Nvidia is open sourcing the DGX Spark software stack to turn it into a local, on-prem AI node, enabling developers and enterprises to run powerful open-source AI workflows without relying on the cloud.
Nvidia has announced a software-only update for DGX Spark at CES 2026, repositioning the compact system from a standalone developer device into a local, on-prem AI compute node built around open-source AI ecosystems.
The update significantly expands native support for open-source AI frameworks and community-driven models, directly addressing software limitations highlighted in early reviews. Nvidia is adding support for PyTorch, vLLM, SGLang, llama.cpp, and LlamaIndex, alongside popular open and open-weight models from Qwen, Meta, Stability AI, and Wan.
No new hardware is required. The software-only approach reduces custom integration work for organisations relying on open tools, while enabling smoother upgrades as frameworks and models evolve.
DGX Spark is powered by the GB10 Grace Blackwell Superchip, combining CPU and GPU cores with 128GB of unified memory, enabling large language models to run locally without cloud dependence. Nvidia claims performance gains of up to 2.5× compared with launch, driven by TensorRT-LLM updates, tighter quantisation, and decoding optimisations.
In one example, Qwen-235B more than doubled throughput when moving from FP8 to NVFP4 with speculative decoding. Smaller but measurable gains were also reported for Qwen3-30B and Stable Diffusion 3.5 Large.

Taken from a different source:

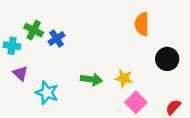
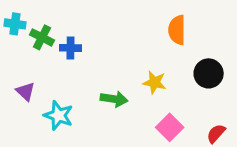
blue cross: (56, 39) -> (70, 48), turned 35
cyan cross: (12, 46) -> (15, 24), moved
yellow star: (124, 78) -> (155, 82), moved

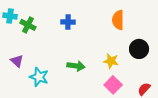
blue cross: (70, 48) -> (68, 22), moved
yellow star: (155, 82) -> (111, 61), moved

The update introduces DGX Spark playbooks, bundling tools, models, and setup guides into reusable, on-prem workflows. DGX Spark can also act as an external AI accelerator, demonstrated with MacBook Pro systems where AI video pipelines dropped from eight minutes to roughly one minute.
A local Nsight Copilot enables CUDA assistance without sending code or data to the cloud, reinforcing data sovereignty. Overall, DGX Spark evolves into a flexible, open, and local-first AI node supporting laptops, workstations, and edge deployments.